Maîtres du Malûf constantinois
Raymond LEYRIS (1916 - 1961)
Né à Constantine. L'enfant de Céline est accueilli à sa naissance par les Halimi qui l'élèvent et lui assurent une éducation religieuse. Inscrit à l'école publique, son enfance constantinoise est profondément imprégnée par la rémanence de la culture et de la langue arabe qui est encore la langue de référence de la majorité des juifs constantinois. Son entrée en musique et son apprentissage passent par les fnadeq de la médina où dominent alors les figures tuélaires de Abdelkrim Bestandji, Tahar Benkartoussa et 'Abeïd Kara Baghli ou le chant de Omar Chaqleb, la maîtrise d'un Abdelkrim Benelmouffoq ou d'un Maurice Draï au luth.
La formation esthétique de Raymond à l'encontre de celle des musiciens de sa génération, tous rattachés un des degrés divers à un ordre confrérique procéde exclusivement du monde d'el ala. Il dira, à sa maturité, son entière reconnaissance à ces mhal q'il décrira comme des "petits conservatoire de musique".

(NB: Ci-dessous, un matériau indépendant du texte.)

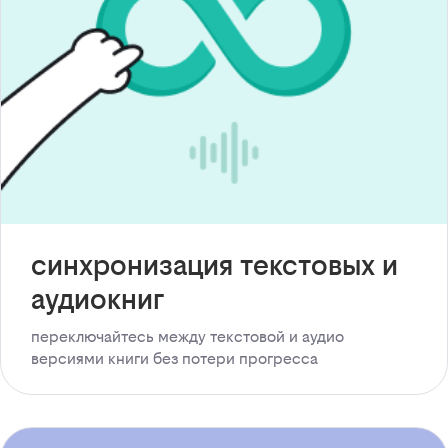
синхронизация текстовых и
аудиокниг
переключайтесь между текстовой и аудио
версиями книги без потери прогресса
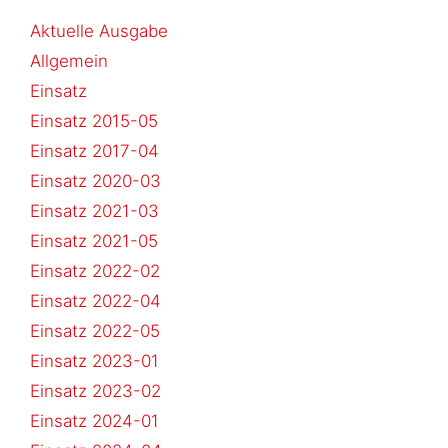
Aktuelle Ausgabe
Allgemein
Einsatz
Einsatz 2015-05
Einsatz 2017-04
Einsatz 2020-03
Einsatz 2021-03
Einsatz 2021-05
Einsatz 2022-02
Einsatz 2022-04
Einsatz 2022-05
Einsatz 2023-01
Einsatz 2023-02
Einsatz 2024-01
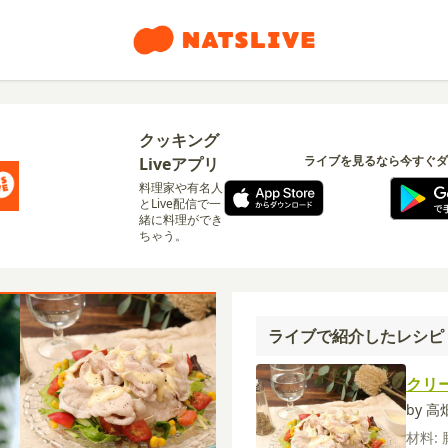
クッキング
ライブを見るなら今すぐダ
Liveアプリ
料理家や有名人
とLive配信で一
緒に料理ができ
ちゃう。
ライブで紹介したレシピ
クリ
by 
材料:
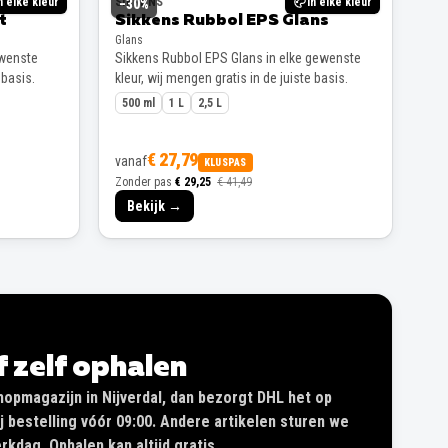
n elke kleur
SIKKENS
In elke kleur
−
30
%
t
Sikkens Rubbol EPS Glans
Glans
ewenste
Sikkens Rubbol EPS Glans in elke gewenste
 basis.
kleur, wij mengen gratis in de juiste basis.
500 ml
1 L
2,5 L
€ 27,79
vanaf
KLUSPAS
Zonder pas
€ 29,25
€ 41,49
Bekijk →
of zelf ophalen
shopmagazijn in Nijverdal, dan bezorgt DHL het op
 bestelling vóór 09:00. Andere artikelen sturen we
kdag. Ophalen kan altijd gratis.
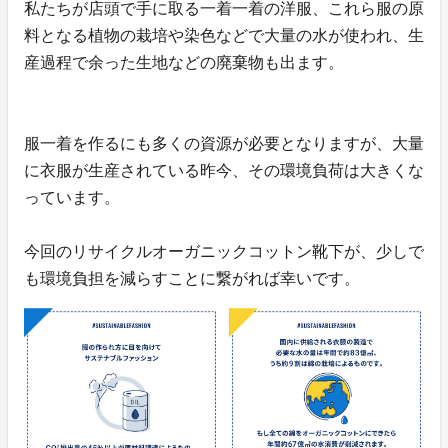
私たちが店頭で手に取る一着一着の洋服、これら服の原
料となる植物の栽培や染色などで大量の水が使われ、生
産過程で余った生地などの廃棄物も出ます。
服一着を作るにも多くの資源が必要となりますが、大量
に衣服が生産されている昨今、その環境負荷は大きくな
っています。
今回のリサイクルオーガニックコットン靴下が、少しで
も環境負担を減らすことに繋がれば幸いです。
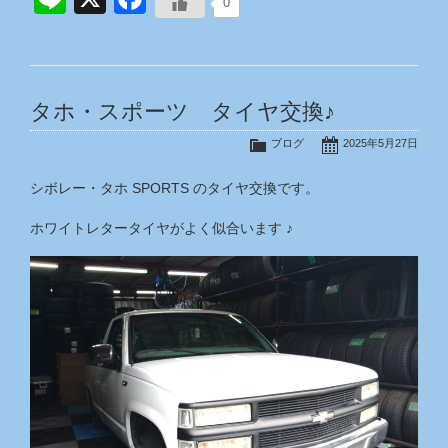
0
タホ・スポーツ タイヤ交換♪
ブログ
2025年5月27日
シボレー・タホ SPORTS のタイヤ交換です。
ホワイトレタータイヤがよく似合います ♪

L'apprentissage de Raymond ne se limite pas à la seule quête et à la maîtrise du répertoire, il comprend aussi et surtout l'intelligence de la culture de groupe, le sens des préséances et des distinctions, l'articulation complexe de l'artiste et du mélomane et enfin la lutte constante pour la captation des consécrations et l'onction de la légitimité. En ce sens, Raymond Leyris, au delà de l'importance des autres déterminations qui auront marqué sa vie, est d'abord un produit achevé d'el ala constantinoise des années trente/quarante. Il se fait connaître dans les mhal, puis à l'occasion des cérémonies de mariage et à la suite de Omar Chaqleb, Mohamed Larbi Benelamri, Nathan Bentarri, il enregistre ses premiers 78 tours en ardoise. Il obtient la pleine reconnaissance de son talent à la fin des années quarante, où il figure parmi les musiciens régulièrement sollicités pour animer les émissions retransmises par la station d'Alger. Raymond Leyris s'entoure d'instrumentistes de qualité exceptionnelle comme 'Abeïd Kara Baghli, Nathan Bentarri, Mohamed Larbi Benelamri ou encore Sylvain Ghrenassia et ABdelhamid Benkartoussa.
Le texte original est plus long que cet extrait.